* Records:
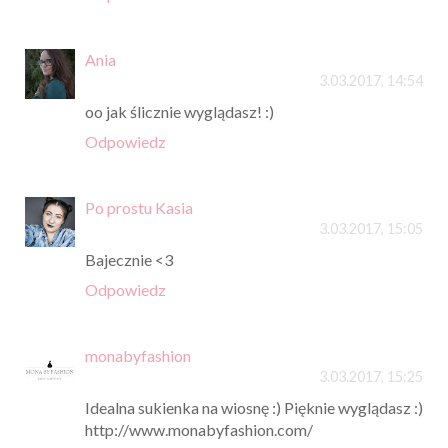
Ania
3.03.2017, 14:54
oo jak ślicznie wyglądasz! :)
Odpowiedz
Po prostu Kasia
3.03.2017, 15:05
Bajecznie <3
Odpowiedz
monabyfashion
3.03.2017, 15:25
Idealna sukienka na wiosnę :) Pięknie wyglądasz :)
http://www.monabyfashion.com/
--
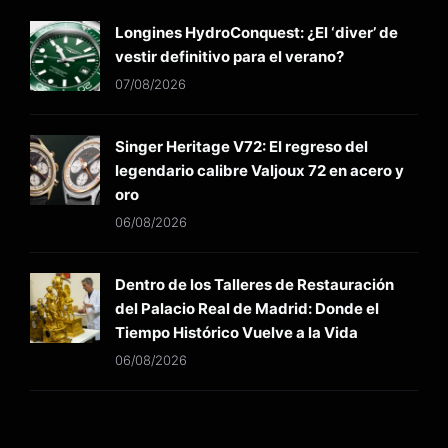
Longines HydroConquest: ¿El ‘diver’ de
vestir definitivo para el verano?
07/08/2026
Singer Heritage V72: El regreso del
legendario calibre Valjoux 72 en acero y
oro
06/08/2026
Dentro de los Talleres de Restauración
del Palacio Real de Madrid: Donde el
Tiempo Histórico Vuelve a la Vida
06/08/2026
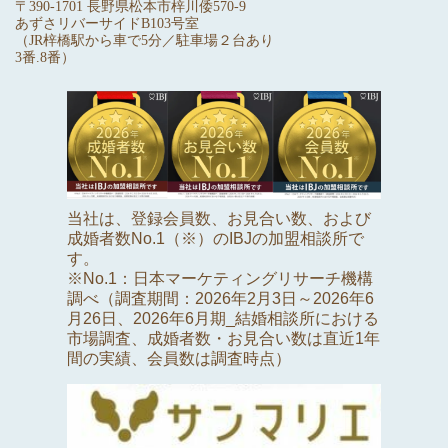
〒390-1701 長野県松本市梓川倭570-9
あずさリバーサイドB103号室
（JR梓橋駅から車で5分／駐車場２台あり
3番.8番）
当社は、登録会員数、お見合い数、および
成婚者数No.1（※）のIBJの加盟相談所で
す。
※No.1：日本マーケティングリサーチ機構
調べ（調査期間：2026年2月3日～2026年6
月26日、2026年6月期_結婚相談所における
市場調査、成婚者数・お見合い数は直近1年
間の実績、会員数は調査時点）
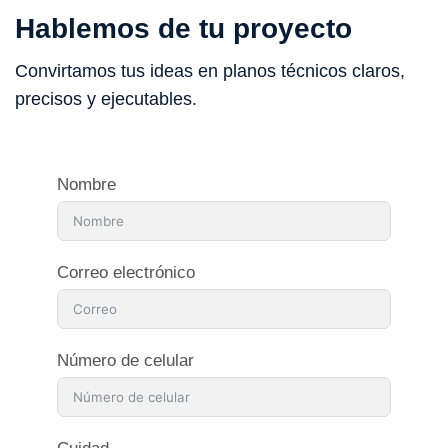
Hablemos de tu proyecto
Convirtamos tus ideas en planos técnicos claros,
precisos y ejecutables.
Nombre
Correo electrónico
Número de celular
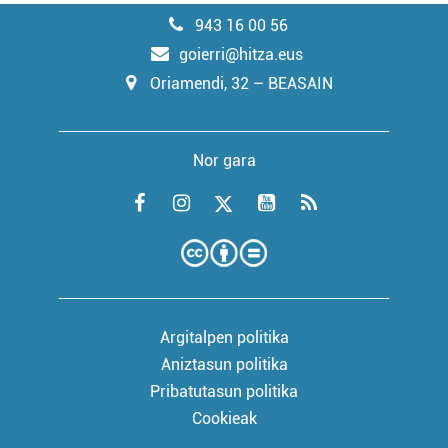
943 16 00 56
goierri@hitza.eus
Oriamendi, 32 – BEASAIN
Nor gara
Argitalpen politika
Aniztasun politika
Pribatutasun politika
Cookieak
* * *
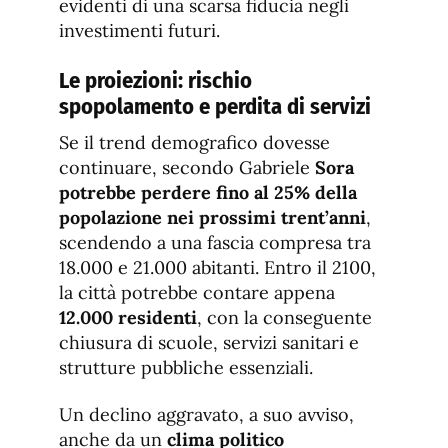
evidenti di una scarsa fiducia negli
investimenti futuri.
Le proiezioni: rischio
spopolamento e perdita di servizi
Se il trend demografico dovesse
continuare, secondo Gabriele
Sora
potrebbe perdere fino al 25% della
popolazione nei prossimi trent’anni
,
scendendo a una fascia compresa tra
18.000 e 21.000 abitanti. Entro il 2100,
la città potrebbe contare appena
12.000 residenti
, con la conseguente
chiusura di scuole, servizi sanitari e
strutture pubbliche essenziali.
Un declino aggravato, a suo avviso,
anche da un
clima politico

* What is needed: From the material above, copy out every line bearing the string "politika".

* Answer to this task:
Argitalpen politika
Aniztasun politika
Pribatutasun politika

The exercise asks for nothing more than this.